3 - Carecem de autorização prévia dos Ministros das Finanças e das Obras Públicas, Transportes e Comunicações os contratos que a concessionária celebrar para a exploração de quaisquer instalações nas áreas de serviço.

4 - No caso de rescisão da concessão, o Estado respeitará os direitos emergentes dos contratos que, para os efeitos do n.º 1 da presente base, a concessionária tiver celebrado.

Base XXXVIII
Obrigações e direitos do público e dos proprietários confinantes das auto-estradas

1 - As obrigações do público e os direitos e obrigações dos proprietários confinantes com as auto-estradas em relação ao seu policiamento serão os que constam do Estatuto das Estradas Nacionais, aprovado pela Lei n.º 2037, de 19 de Agosto de 1949, e de outras disposições legais ou regulamentares aplicáveis.

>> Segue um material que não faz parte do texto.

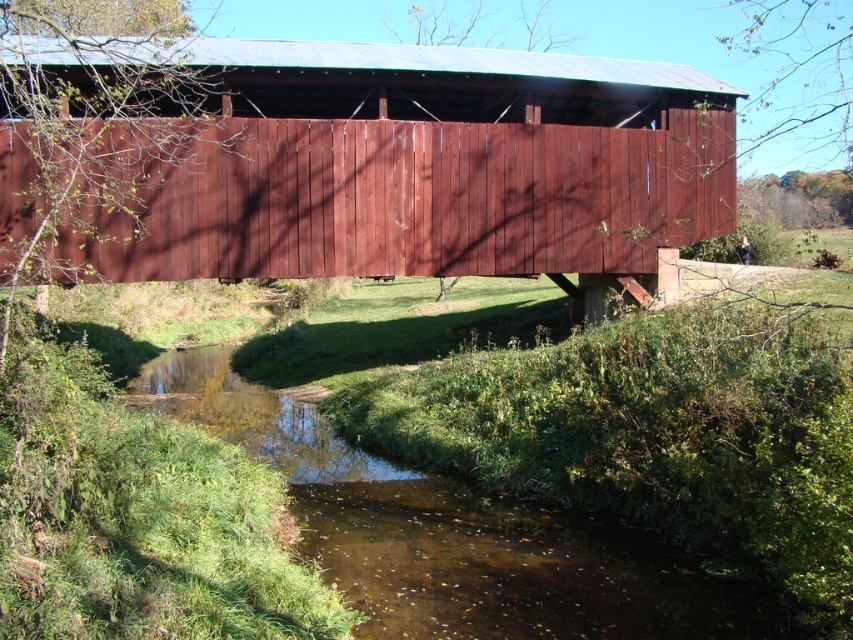 You are a hiker who wants to cross the stream safely. You see the smooth wood bridge at center and the clear water at center. Which path should you choose to avoid getting your feet wet?

You should choose the smooth wood bridge at center to avoid getting your feet wet because it is above the clear water at center, providing a dry crossing.

You are a hiker carrying a 2 meter long wooden plank. You need to cross the stream using the bridge. Can you safely carry the plank horizontally across the smooth wood bridge at center without it touching the clear water at center?

The smooth wood bridge at center might be wider than clear water at center, so there is a possibility that the bridge is wide enough to allow the 2 meter plank to be carried horizontally without touching the water. However, since the exact width difference is uncertain, it is recommended to check the bridge width before attempting.

You are standing on the rustic wooden covered bridge and want to take a photo of both the point at coordinates (447, 90) and the point at (434, 492). Which point should you focus on first to ensure both are in the frame?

2 - Compete à Junta Autónoma de Estradas a aplicação do disposto no Estatuto das Estradas Nacionais e nas demais disposições legais e regulamentares que tenham a sua razão de ser na protecção das auto-estradas nacionais.

3 - A concessionária tem o dever de colaborar com a Junta Autónoma de Estradas, comunicando-lhe as situações em contravenção ao disposto no Estatuto das Estradas Nacionais e outras disposições dos proprietários confinantes das auto-estradas.

Base XXXIX
Manutenção e disciplina de tráfego
1 - A circulação pelas auto-estradas obedecerá ao determinado no Código da Estrada e mais disposições legais ou regulamentares aplicáveis.

2 - A concessionária será obrigada, salvo caso de força maior devidamente verificado, a assegurar permanentemente, em boas condições de segurança e comodidade, a circulação nas auto-estradas, quer tenham sido por si construídas, quer lhe tenham sido entregues para conservação e exploração, sujeitas ou não ao regime de portagem.

3 - Deverá também a concessionária submeter-se, sem direito a qualquer indemnização, a todas as medidas adoptadas pelas autoridades com poderes de disciplina de tráfego, em ocasiões de tráfego excepcionalmente intenso, com o fim de obter o melhor aproveitamento para todas as categorias de utentes do conjunto da rede viária.

Base XL
Assistência aos utentes
1 - A concessionária é obrigada a assegurar a assistência aos utentes das auto-estradas que constituem o objecto da concessão através de serviços de vigilância e socorro.

2 - Para os fins do número anterior, deve a concessionária, de acordo com a Junta Autónoma de Estradas, instalar uma rede de telecomunicações ao longo de todo o traçado das auto-estradas, organizar um serviço dedicado à prestação da assistência aos utentes e criar centros de assistência e manutenção, compreendendo as instalações necessárias aos serviços de conservação, exploração e policiamento das auto-estradas.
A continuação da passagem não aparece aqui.